By Jeffrey A. Roberts
CFOIC Executive Director
People who sue state and local government entities are still entitled to get public records from those entities by using the Colorado Open Records Act, a majority of the Colorado Supreme Court ruled Monday.
“We hold that a litigant may obtain records under CORA even if those records are relevant to pending litigation and the litigant has propounded no document requests under the Rules of Civil Procedure,” Justice William Hood wrote for the court, affirming a Court of Appeals opinion.
The underlying case concerns the recording of a 2020 Archuleta County Commission meeting requested by Pagosa Springs attorney Matt Roane, who had sued the board for allegedly violating the Colorado Open Meetings Law.

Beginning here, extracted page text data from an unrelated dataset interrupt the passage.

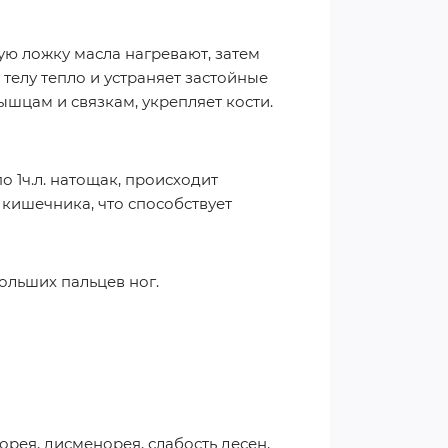
ую ложку масла нагревают, затем
телу тепло и устраняет застойные
мышцам и связкам, укрепляет кости.
 1ч.л. натощак, происходит
кишечника, что способствует
ольших пальцев ног.
орея, дисменорея, слабость десен,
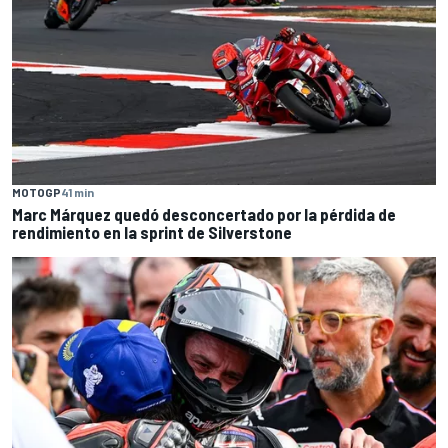
MOTOGP
41 min
Marc Márquez quedó desconcertado por la pérdida de
rendimiento en la sprint de Silverstone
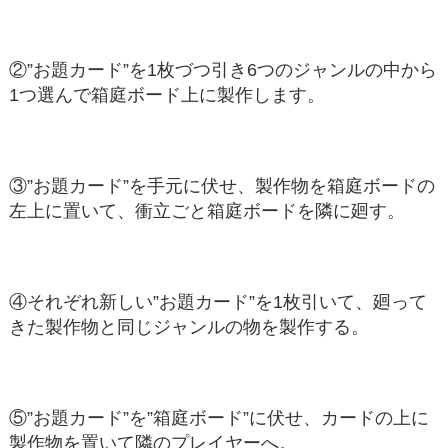
②”お題カード”を1枚づつ引き6つのジャンルの中から
1つ選んで箱庭ボード上に製作します。
③”お題カード”を手元に伏せ、製作物を箱庭ボードの
左上に置いて、衝立ごと箱庭ボードを隣に廻す。
④それぞれ新しい”お題カード”を1枚引いて、廻って
きた製作物と同じジャンルの物を製作する。
⑤”お題カード”を”箱庭ボード”に伏せ、カードの上に
製作物を置いて隣のプレイヤーへ。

The county clerk contended that a litigant against the county must use the discovery process, rather than CORA, to obtain county records. But “none of the relevant rules prohibits a CORA request during litigation. And we are not at liberty to fashion such a rule here,” Hood wrote.
Two of the seven members of Colorado’s highest court, Chief Justice Monica Márquez and Justice Carlos Samour, expressed “grave concern” with the majority opinion. Roane was entitled to obtain the recording, they agreed, “but only because it amounted to a proper discovery request under the rules of civil procedure promulgated by this court — not because it was a proper request under the Colorado Open Records Act.”
The majority decision “needlessly undermines Colorado’s constitutional separation of powers and distorts the litigation process for public entities across the state,” Márquez wrote.
Article VI, section 21, of the state’s Constitution, her concurring opinion says, “specifically vests” the Supreme Court with rulemaking power, including the power to adopt rules of procedure for the courts. The rules of civil procedure govern the timing and inspection of documents in civil cases, and “[n]othing in CORA overrides this fundamental principle.”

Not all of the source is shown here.